“In order to be really good as a librarian, everything counts towards your work, every play you go see, every concert you hear, every trip you take, everything you read, everything you know. I don’t know of another occupation like that. The more you know, the better you’re going to be.” -Allen Smith
When people find out that I am a grad student, they first inquire about the program – What are you going to grad school for? And when they hear that it’s library science and my end goal is to become a librarian, it usually isn’t long before someone asks me if I have been taught how to put books back on the shelf yet. This is both funny to me, as well as super frustrating at times. It seems that, regardless of the specialty or location, too many people seem to misunderstand what librarians actually do. But I don’t think this is anything new.
There are a number of well-known stereotypes of course, no need to talk about cats and shushing here, but the fact that people don’t often known what kinds of things librarians do or what kinds of roles they play seems tragic to me and is somewhat of a problem in that it means that librarians and information professionals alike are an underutilized source. What I thought was so interesting about the readings were the ways they address different key values and roles that librarianship consists of.

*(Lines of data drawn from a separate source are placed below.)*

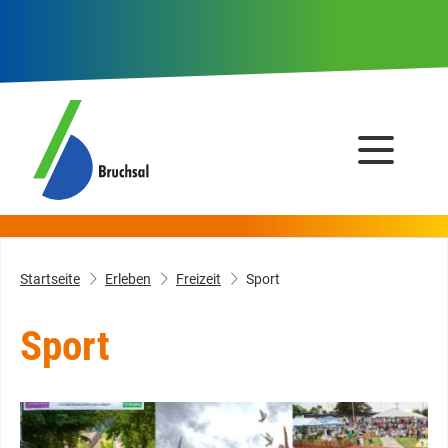
Startseite
Erleben
Freizeit
Sport
Sport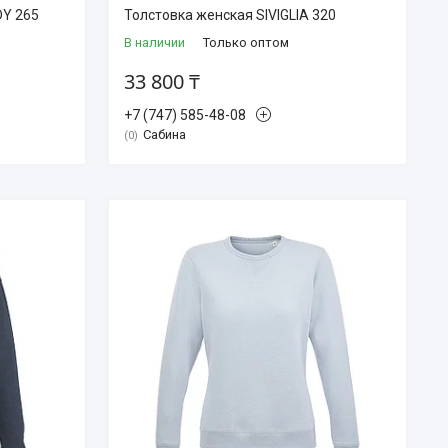
DY 265
Толстовка женская SIVIGLIA 320
В наличии
Только оптом
33 800 ₸
+7 (747) 585-48-08
Сабина
0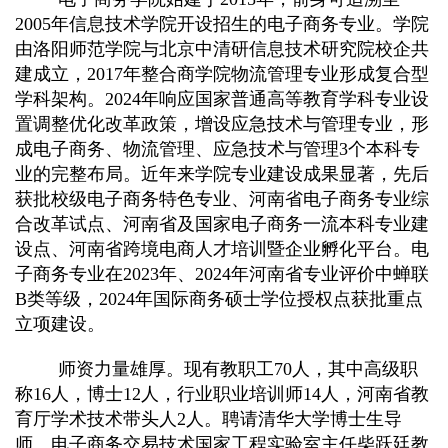
2005年信息技术学院开设招生的电子商务专业。学院
由洛阳师范学院与北京中清研信息技术研究院校企共
建成立，2017年整合商学院物流管理专业形成复合型
学科架构。2024年响应国家普通高等教育学科专业设
置调整优化改革政策，增设应急技术与管理专业，形
成电子商务、物流管理、应急技术与管理3个本科专
业的完整布局。近年来学院专业建设成果显著，先后
获批校级电子商务特色专业、河南省电子商务专业综
合改革试点、河南省及国家电子商务一流本科专业建
设点、河南省跨境电商人才培训暨企业孵化平台。电
子商务专业在2023年、2024年河南省专业评价中蝉联
B类等级，2024年国际商务硕士学位授权点获批重点
立项建设。
师资力量雄厚。现有教职工70人，
其中高级职
称16人，博士12人，行业职业培训师14人，
河南省教
育厅学术技术带头人2人。聘请清华大学博士生导
师、电子商务交易技术国家工程实验室主任柴跃廷教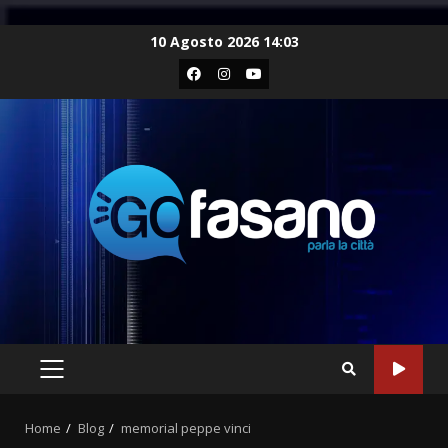
Skip
10 Agosto 2026 14:03
to
Facebook
Instagram
Youtube
content
PRIMARY
MENU
Home
Blog
memorial peppe vinci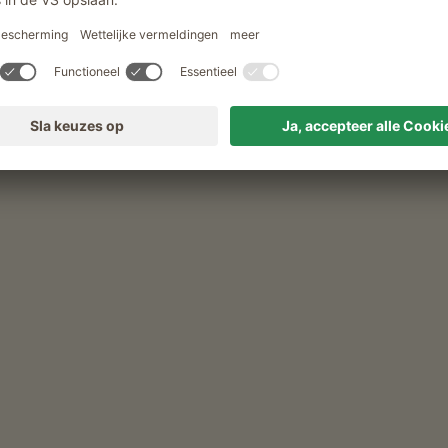
Fietsverhuur
umenhof
 Kersenjam, Perzikjam)
rgettes, Komkommers, Peperoni, Radijsje, Sla, Tomaten)
rikozen, Appels, Bessen, Kersen, Peren, Perziken)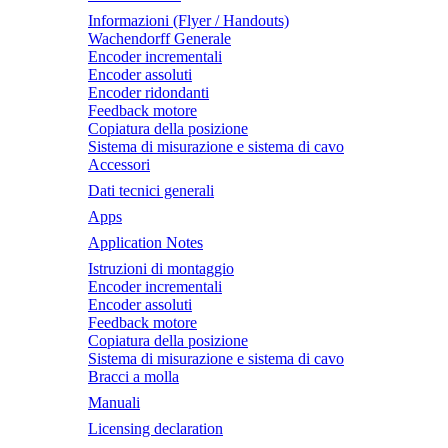
Informazioni (Flyer / Handouts)
Wachendorff Generale
Encoder incrementali
Encoder assoluti
Encoder ridondanti
Feedback motore
Copiatura della posizione
Sistema di misurazione e sistema di cavo
Accessori
Dati tecnici generali
Apps
Application Notes
Istruzioni di montaggio
Encoder incrementali
Encoder assoluti
Feedback motore
Copiatura della posizione
Sistema di misurazione e sistema di cavo
Bracci a molla
Manuali
Licensing declaration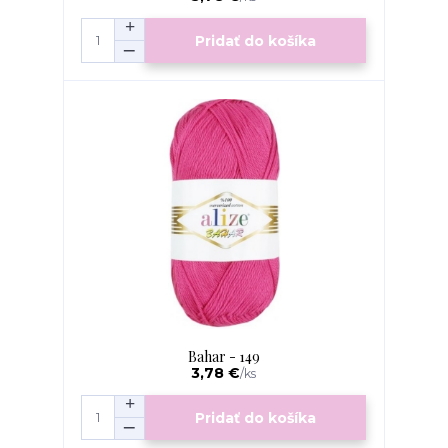
Pridať do košíka
Bahar - 149
3,78 €
/
ks
Pridať do košíka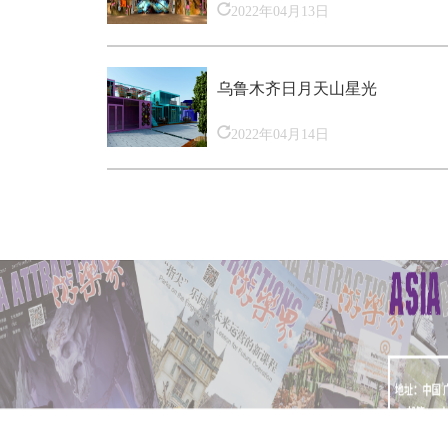
2022年04月13日
乌鲁木齐日月天山星光
2022年04月14日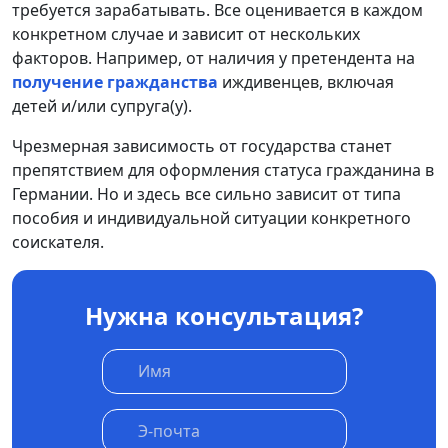
требуется зарабатывать. Все оценивается в каждом
конкретном случае и зависит от нескольких
факторов. Например, от наличия у претендента на
получение гражданства
иждивенцев, включая
детей и/или супруга(у).
Чрезмерная зависимость от государства станет
препятствием для оформления статуса гражданина в
Германии. Но и здесь все сильно зависит от типа
пособия и индивидуальной ситуации конкретного
соискателя.
Нужна консультация?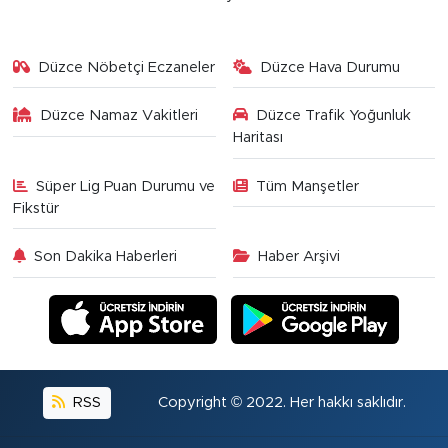
Düzce Nöbetçi Eczaneler
Düzce Hava Durumu
Düzce Namaz Vakitleri
Düzce Trafik Yoğunluk
Haritası
Süper Lig Puan Durumu ve
Tüm Manşetler
Fikstür
Son Dakika Haberleri
Haber Arşivi
RSS
Copyright © 2022. Her hakkı saklıdır.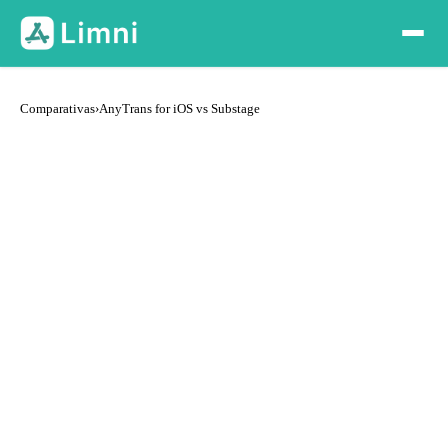
Comparativas
›
AnyTrans for iOS vs Substage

I have to admit that I was initially a little discouraged by Meredith Farkas article Skills for the 21st Century Librarian, for she began by talking about what she didn’t learn in “Library School” and how many library school’s today are failing to prepare their students. As a graduate student in an MLIS program, I couldn’t help but think of my current time in school and what the future would hold. Of course there will be things that I will only be able to fully understand while on the job, but I began to wonder what sorts of things that I am not being taught in the program and was a little fearful embracing such skepticism.
However, my fears quickly dissipated as I realized that the things that Farkas addressed were not only important but also do a good job of emphasizing what I think is are key aspects of this field and that is both adaptability and flexibility. She addresses the use of technology, listing the following Basic Tech Competencies:
- Ability to embrace change
- Comfort in the online medium
- Ability to troubleshoot new technologies
- Ability to easily learn new technologies
- Ability to keep up with new ideas in technology and librarianship (enthusiasm for learning)
What I thought was helpful and applicable from her article was seeing the simple fact that libraries are changing as technology changes. Sometimes this happens in less than desirable ways or ways in which we are unprepared for, and yet, the ability to remain flexible and adaptable in this field is something that each of us can control and cultivate ourselves. I really appreciated the fact that Farkas highlighted the need to be in times with the technology. The content of our searches will continue to grow and we all embrace life-long learning, but the having the ability to retain access, to know how to navigate through the content, through the information at hand is important. I think it is what will, ultimately, equip us to help those who later come to us for help with their information needs.
And as technology changes the ways in which we express, build, create, and share information, I hope that less people will be uncertain about the role of librarians but will be able to understand the unique position we have in connection to information and technology.